Genetically engineered animals normally come with few ecological risks. Most engineered traits are for human beneﬁt and will not be favored by natural selection. By contrast, GDs can spread through populations even if they reduce the ﬁtness of each carrier animal. This gives GDs more scope to escape the target population and unintentionally affect extraneous ecosystems. Even when new traits' direct impact on a target is understood, the drive may have side effects on the surroundings. A mutation could happen mid-drive, which has the potential to allow unwanted traits to "ride along". Cross-breeding or gene flow potentially allow a drive to move beyond its target population. With the progress in this space, the risks associated with current GD architecturesare likely to be reduced with the realizationof self-limiting GD strategies.

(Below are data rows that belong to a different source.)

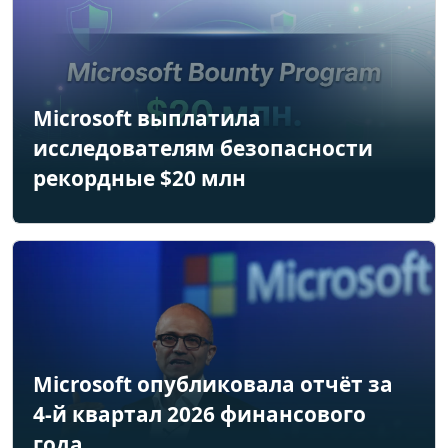
Microsoft выплатила
исследователям безопасности
рекордные $20 млн
Microsoft опубликовала отчёт за
4-й квартал 2026 финансового
года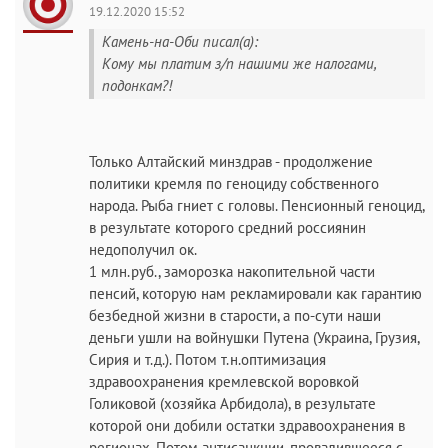
19.12.2020 15:52
Камень-на-Оби писал(а):
Кому мы платим з/п нашими же налогами,
подонкам?!
Только Алтайский минздрав - продолжение
политики кремля по геноциду собственного
народа. Рыба гниет с головы. Пенсионный геноцид,
в результате которого средний россиянин
недополучил ок.
1 млн.руб., заморозка накопительной части
пенсий, которую нам рекламировали как гарантию
безбедной жизни в старости, а по-сути наши
деньги ушли на войнушки Путена (Украина, Грузия,
Сирия и т.д.). Потом т.н.оптимизация
здравоохранения кремлевской воровкой
Голиковой (хозяйка Арбидола), в результате
которой они добили остатки здравоохранения в
регионах. Потом антисанкции, провалившееся с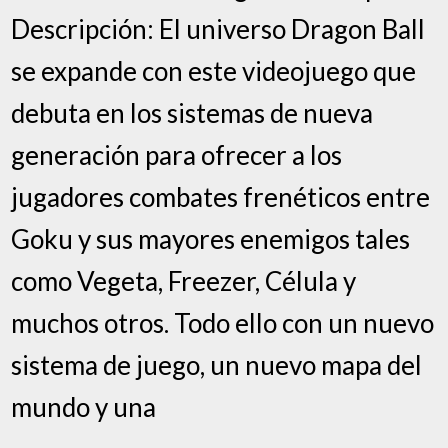
Descripción: El universo Dragon Ball
se expande con este videojuego que
debuta en los sistemas de nueva
generación para ofrecer a los
jugadores combates frenéticos entre
Goku y sus mayores enemigos tales
como Vegeta, Freezer, Célula y
muchos otros. Todo ello con un nuevo
sistema de juego, un nuevo mapa del
mundo y una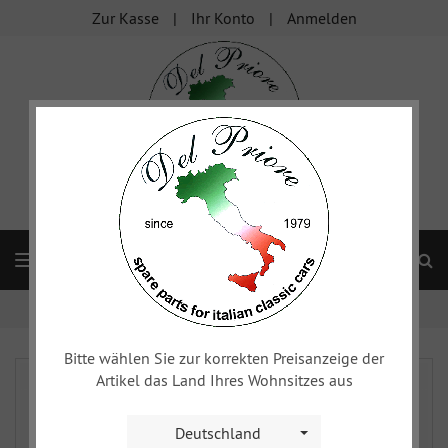
Zur Kasse
Ihr Konto
Anmelden
S
Navigation
Startseite
xy
Literatur
Bitte wählen Sie zur korrekten Preisanzeige der
Artikel das Land Ihres Wohnsitzes aus
Deutschland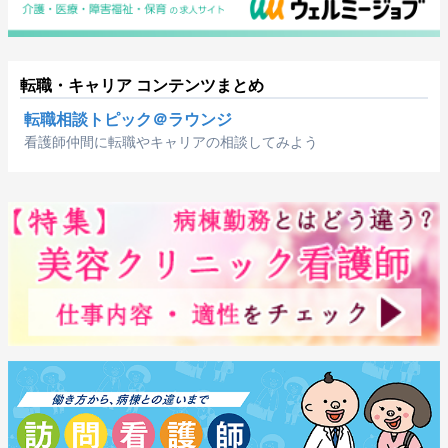
転職・キャリア コンテンツまとめ
転職相談トピック＠ラウンジ
看護師仲間に転職やキャリアの相談してみよう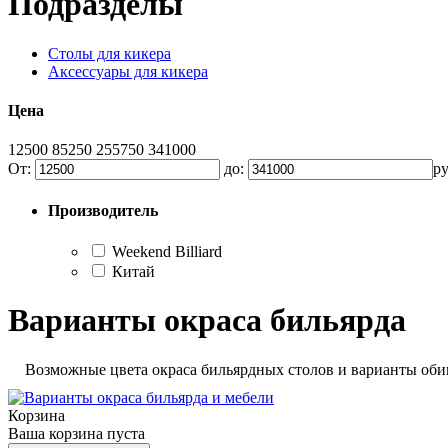
Подразделы
Столы для кикера
Аксессуары для кикера
Цена
12500
85250
255750
341000
От:
до:
р
Производитель
Weekend Billiard
Китай
Варианты окраса бильярда
Возможные цвета окраса бильярдных столов и варианты оби
Корзина
Ваша корзина пуста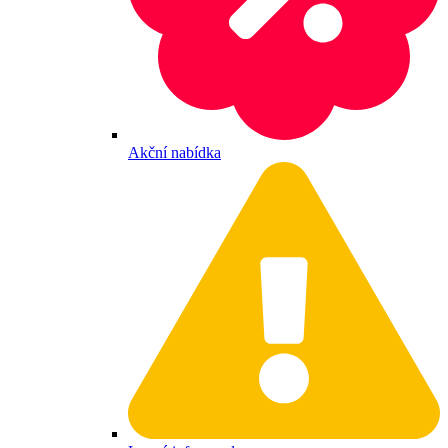
Akční nabídka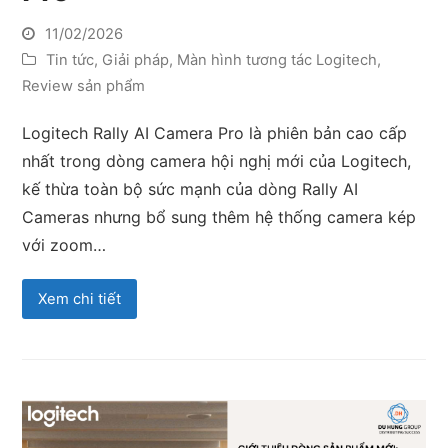
11/02/2026
Tin tức
,
Giải pháp
,
Màn hình tương tác Logitech
,
Review sản phẩm
Logitech Rally AI Camera Pro là phiên bản cao cấp
nhất trong dòng camera hội nghị mới của Logitech,
kế thừa toàn bộ sức mạnh của dòng Rally AI
Cameras nhưng bổ sung thêm hệ thống camera kép
với zoom…
Xem chi tiết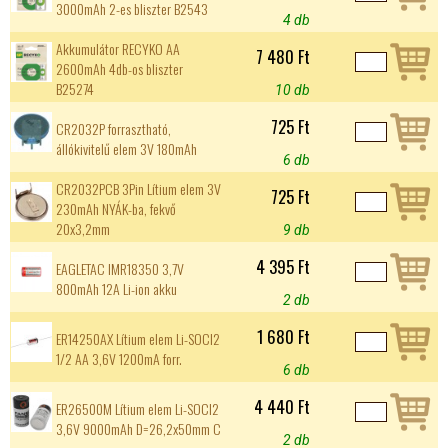
3000mAh 2-es bliszter B2543
4 db
Akkumulátor RECYKO AA
7 480 Ft
2600mAh 4db-os bliszter
B25274
10 db
725 Ft
CR2032P forrasztható,
állókivitelű elem 3V 180mAh
6 db
CR2032PCB 3Pin Lítium elem 3V
725 Ft
230mAh NYÁK-ba, fekvő
20x3,2mm
9 db
4 395 Ft
EAGLETAC IMR18350 3,7V
800mAh 12A Li-ion akku
2 db
1 680 Ft
ER14250AX Lítium elem Li-SOCl2
1/2 AA 3,6V 1200mA forr.
6 db
4 440 Ft
ER26500M Lítium elem Li-SOCI2
3,6V 9000mAh D=26,2x50mm C
2 db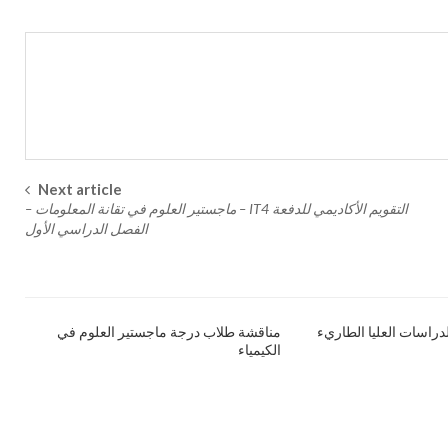
Next article
التقويم الأكاديمي للدفعة IT4 – ماجستير العلوم في تقانة المعلومات –
الفصل الدراسي الأول
لدراسات العليا الطاريء
مناقشة طلاب درجة ماجستير العلوم في
الكيمياء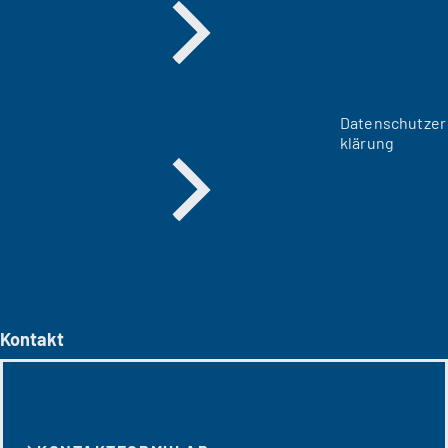
Datenschutzer
klärung
Kontakt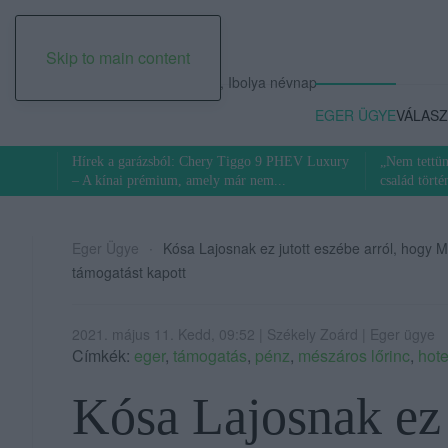
Skip to main content
2026. augusztus 07., péntek, Ibolya névnap
EGER ÜGYE
VÁLASZ
Hírek a garázsból: Chery Tiggo 9 PHEV Luxury
„Nem tettün
– A kínai prémium, amely már nem...
család törté
Eger Ügye
Kósa Lajosnak ez jutott eszébe arról, hogy Mé
támogatást kapott
2021. május 11. Kedd, 09:52 | Székely Zoárd | Eger ügye
Címkék:
eger
,
támogatás
,
pénz
,
mészáros lőrinc
,
hote
Kósa Lajosnak ez j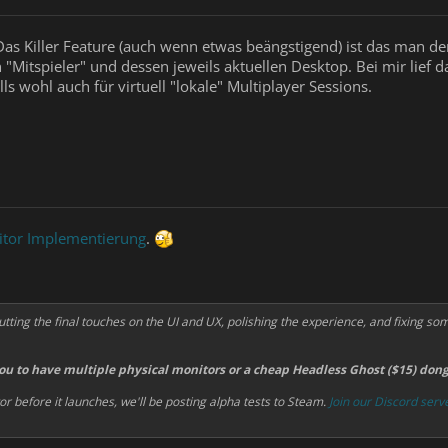
Das Killer Feature (auch wenn etwas beängstigend) ist das man d
 "Mitspieler" und dessen jeweils aktuellen Desktop. Bei mir lief
ls wohl auch für virtuell "lokale" Multiplayer Sessions.
itor Implementierung
.
utting the final touches on the UI and UX, polishing the experience, and fixing som
you to have multiple physical monitors or a cheap Headless Ghost ($15) dong
itor before it launches, we'll be posting alpha tests to Steam.
Join our Discord serv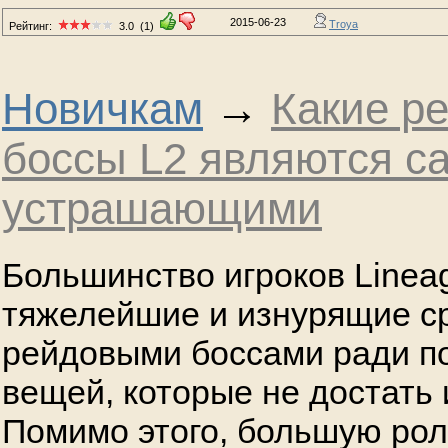
2015-06-23
Troya
Рейтинг:
3.0
(1)
Новичкам
→
Какие р
боссы L2 являются 
устрашающими
Большинство игроков Lineag
тяжелейшие и изнурящие с
рейдовыми боссами ради п
вещей, которые не достать
Помимо этого, большую рол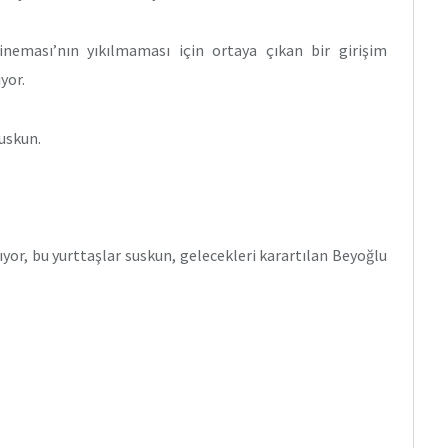
ineması’nın yıkılmaması için ortaya çıkan bir girişim
yor.
suskun.
ıyor, bu yurttaşlar suskun, gelecekleri karartılan Beyoğlu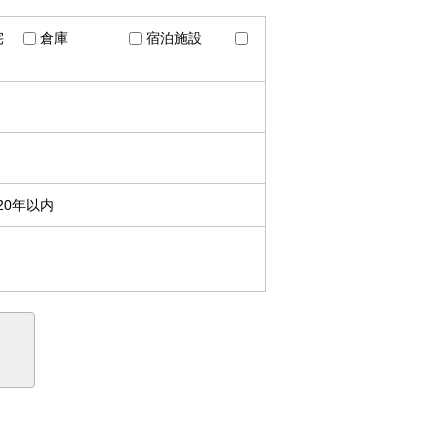
宅
倉庫
宿泊施設
20年以内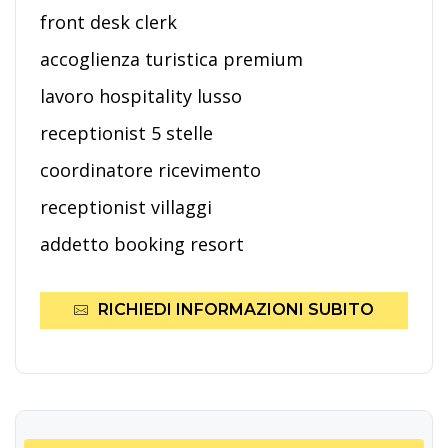
front desk clerk
accoglienza turistica premium
lavoro hospitality lusso
receptionist 5 stelle
coordinatore ricevimento
receptionist villaggi
addetto booking resort
RICHIEDI INFORMAZIONI SUBITO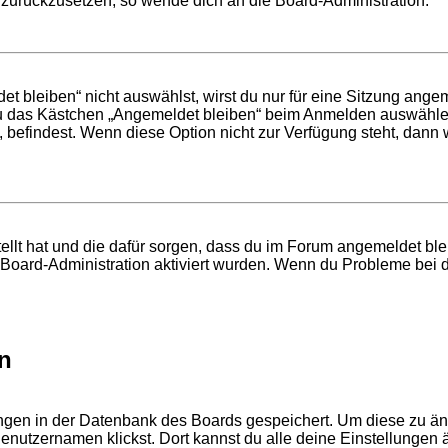
t zurückzusetzen, so wende dich an die Board-Administration.
bleiben“ nicht auswählst, wirst du nur für eine Sitzung ange
du das Kästchen „Angemeldet bleiben“ beim Anmelden auswählen
, befindest. Wenn diese Option nicht zur Verfügung steht, dann
tellt hat und die dafür sorgen, dass du im Forum angemeldet b
r Board-Administration aktiviert wurden. Wenn du Probleme bei 
n
lungen in der Datenbank des Boards gespeichert. Um diese zu än
enutzernamen klickst. Dort kannst du alle deine Einstellungen 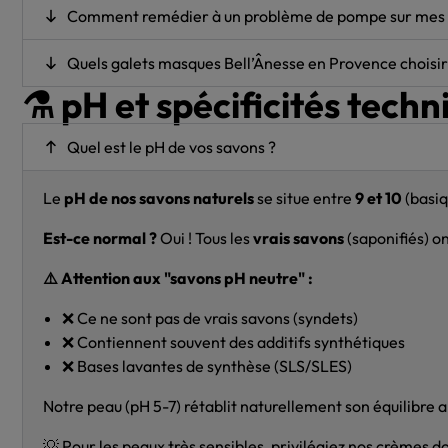
Comment remédier à un problème de pompe sur mes f
Quels galets masques Bell’Ânesse en Provence choisir 
⚗️ pH et spécificités techn
Quel est le pH de vos savons ?
Le
pH de nos savons naturels
se situe entre
9 et 10
(basiq
Est-ce normal ?
Oui ! Tous les
vrais savons
(saponifiés) on
⚠️ Attention aux "savons pH neutre" :
❌ Ce ne sont pas de vrais savons (syndets)
❌ Contiennent souvent des additifs synthétiques
❌ Bases lavantes de synthèse (SLS/SLES)
Notre peau (pH 5-7) rétablit naturellement son équilibre 
💡 Pour les peaux très sensibles, privilégiez nos crèmes d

1. Noble et al. Current CRISPR gene drive systems are likely to be highly invasive in wild populations. e Life. 2018; 7:e33423.
2. Prowse et al. Dodging silver bullets: good CRISPR gene-drive design is critical for eradicating exotic vertebrates. Proc. R. Soc. B 284: 20170799.
3. McFarlane, D.J. et al. CRISPR-Based Gene Drives for Pest Control. Trends in Biotechnology, February 2018, Vol. 36, No. 2.
4. Champer et al. Novel CRISPR/Cas9 gene drive constructs reveal insights into mechanisms of resistance allele formation and drive efficiency in genetically diverse populations. PLo S Genet 13(7):e1006796.